Monocultures can be seen as a population that consists of identical members that belong to the same organism. Even if monocultures are very rare in nature, in cyberspace they seem to flourish. A collection of identical computer platforms is easier, therefore cheaper to manage, because, for example, they will share the same configuration while maintaining minimum user training costs. In addition, interoperability and standardization is easier to be achieved and maintained in a monoculture . However, these advantages can become at the same time disadvantages. In a monoculture, when a piece of malware manage to intrude in one member of the monoculture, in a similar way it can affect the rest of them because all share the same vulnerabilities [1, 3].
Currently, there is a great controversy whether the benefits of cyberdiversity could be overshadowed by its side-effects [1 - 8].

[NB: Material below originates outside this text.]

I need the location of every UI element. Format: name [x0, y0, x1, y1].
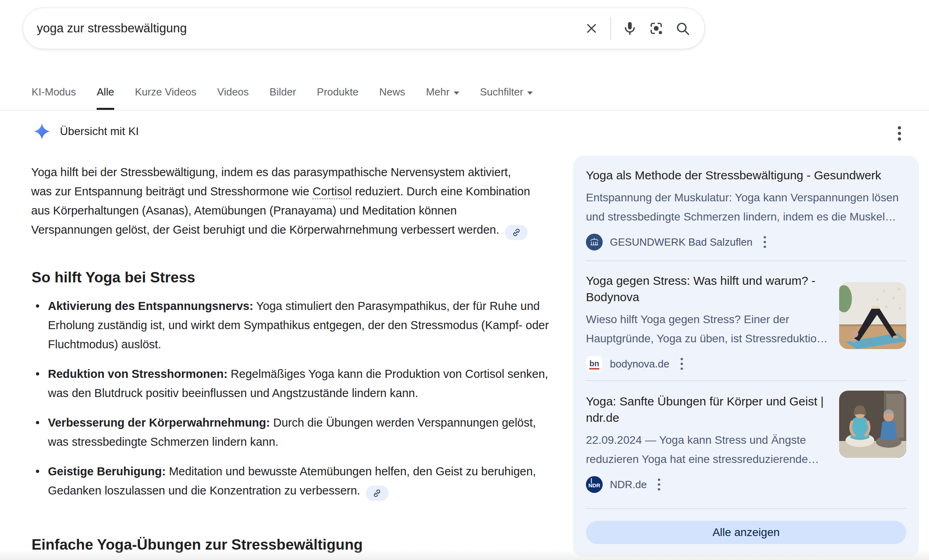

Until now there are many ways proposed to introduce cyberdiversity into computer systems but there is no attempt to measure whether cyberdiversity exists in software or not. This paper aims to measure the diversity that exists in the software that is used today. Specifically we are planning to measure software diversity at the realization level (i.e. at the level of binary files). To accomplish that, we need to collect and process a variety of computer data.
In more detail, our contribution includes:
· Deciding which data to collect.
· An implementation that collects the data.
· Specify and apply novel metrics to extract results.
A brief survey of the major schemes for the introduction of cyberdiversity in computer systems is presented in Section 2. The system that collects the data is presented in Section 3. In Section 4, the metrics and the results of the measurements are presented. Finally we state our conclusions in Section 5.
Several position papers that assess the value of cyberdiversity have been lately published [1 - 8]. Also, there are numerous papers that present various methods for the automated introduction of cyberdiversity into source or binary code. Such methods are known as synthetic diversity techniques. In this paper, these methods are categorized in those that modify the structure of a system and in those that modify the behavior of a system, mostly through the modification of the execution environment. Keromytis and Prevelakis have also adopted a similar categorization . In addition, we present three software development architectures that produce cyberdiverse software.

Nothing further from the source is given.